The Idea of Concept to Completion

The idea of concept to completion for a project is not new, and throughout history there are numerous examples of great and famous architects and builders such as King Herod in 4BC "the greatest builder in Jewish history". He is known for his colossal building projects throughout Judea.

His was one of intense planning, verification, build and completion.  Despite his brilliance the concept of risk management was not a concept he embraced.  People were expendable and replaced by another man, with the realisation of the finished project being the key objective.

In the modern era, the concept to completion has influencers which are no longer able to be negated.  The backers and financiers, clients and regulators and councils all now are involved at varying stages to ensure successful and safe completion.

An important process step of the use of a risk management expert in the planning stages has now bought another dimension to projects.  A correctly planned project which has considered risk as a primary consideration now ensures better results, rather than the traditional fix it as we go concept of yester year.

The Health and Safety expert with a background in project management and risk mitigation is now a necessity rather than a luxury, so that each stage of the project is mapped out with risks and treatment options.
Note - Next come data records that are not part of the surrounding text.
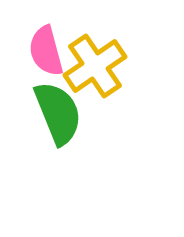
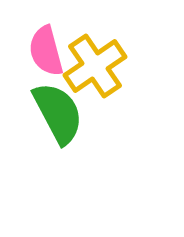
green semicircle: rotated 6 degrees counterclockwise
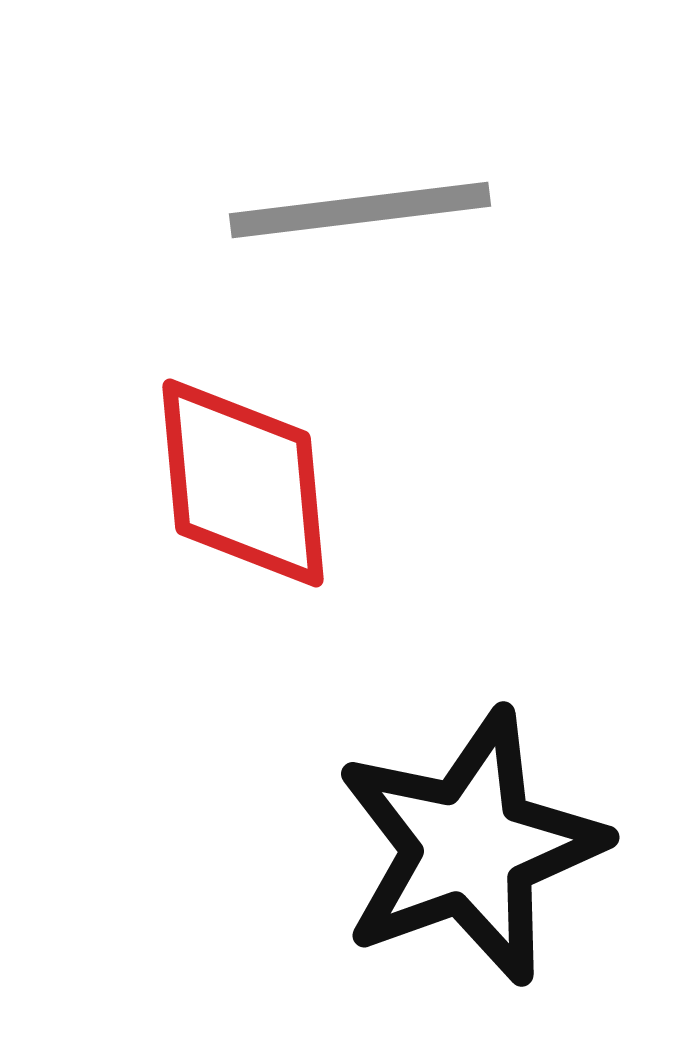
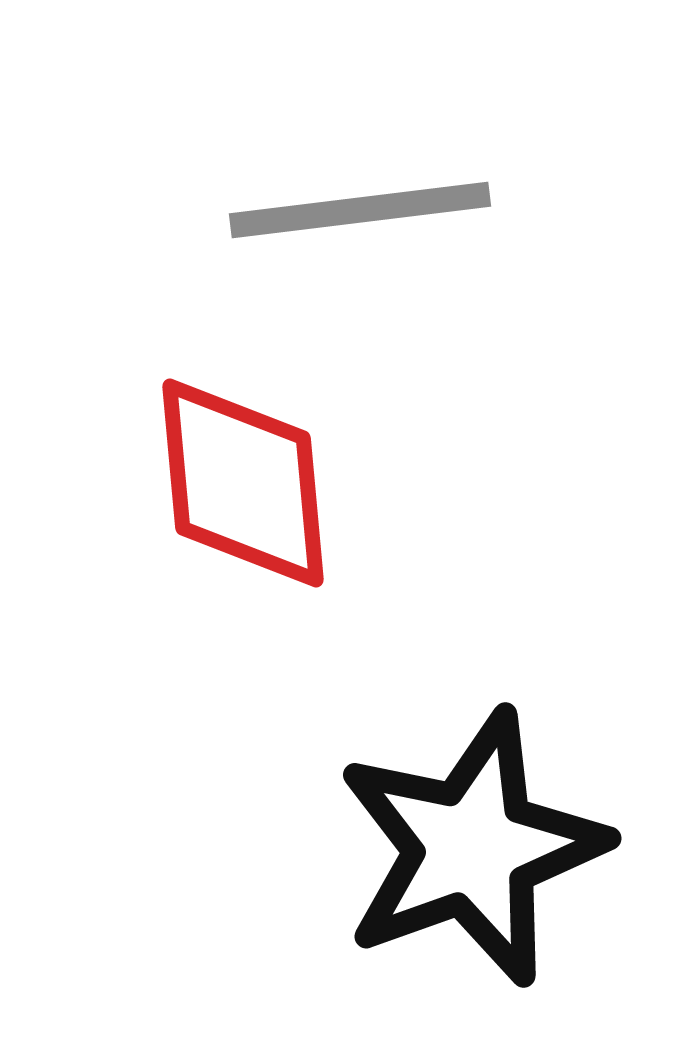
black star: moved 2 px right, 1 px down
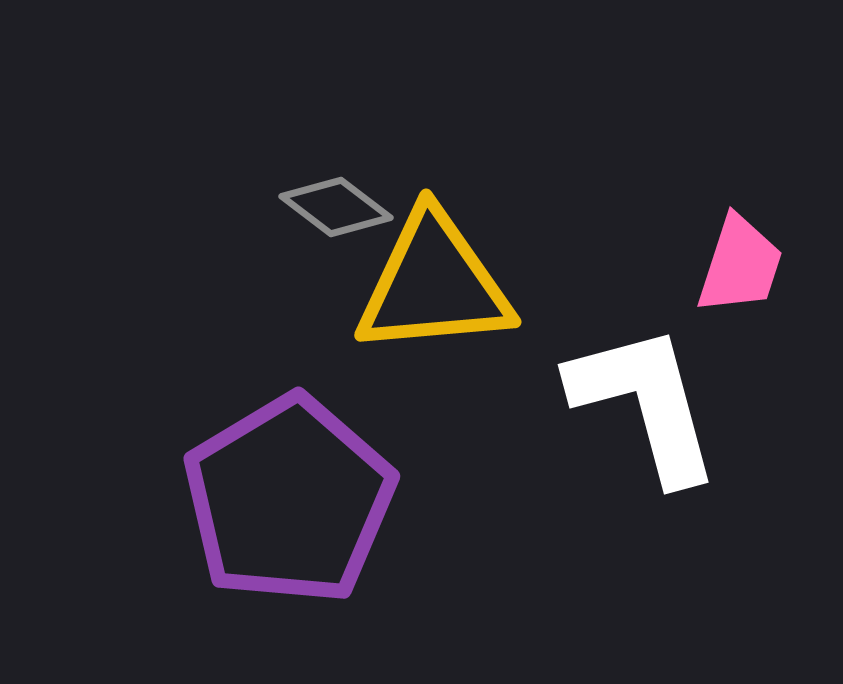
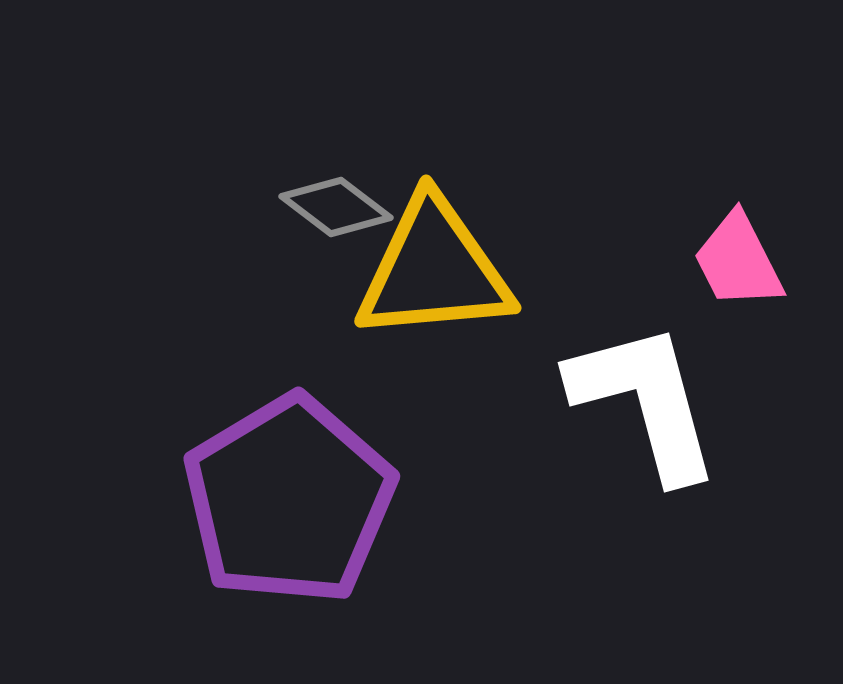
pink trapezoid: moved 2 px left, 4 px up; rotated 135 degrees clockwise
yellow triangle: moved 14 px up
white L-shape: moved 2 px up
Traditional risks such as safety are now required to be augmented with issues such as human resources, financial, commercial, resource management, materials and products.

ISO 31000 on risk management has defined criteria to be taken into consideration when assessing the extent and nature of risks.

Hazards are considered to be the thing that will be the cause of harm when a person is exposed to it and risk is the outcome of that exposure.

Some hazard can have a multitude of risk associated with them from trivial to significant.

The skill and background of the safety professional in this process is vital to assist in determining the proper treatments, determining their effectiveness, what residual risk remains and it is as low as reasonably possible, and its financial implications.

A risk treatment schedule should be created which covers, the potential treatment options, the preferred option and why, costs benefits, responsibility and timetables for implementation and monitoring requirements.

None of this is done as a stand alone activity and must involve the whole of the project team and their discipline backgrounds.  Collectively the team decide on an approach which is best suited to that project.

Such a plan must however remain a series of evergreen documents, that follows the project through it phases on its way to completion.  It is vital therefore to ensure that the Health and Safety or Risk manager is not dropped off but kept involved until the day it is officially completed.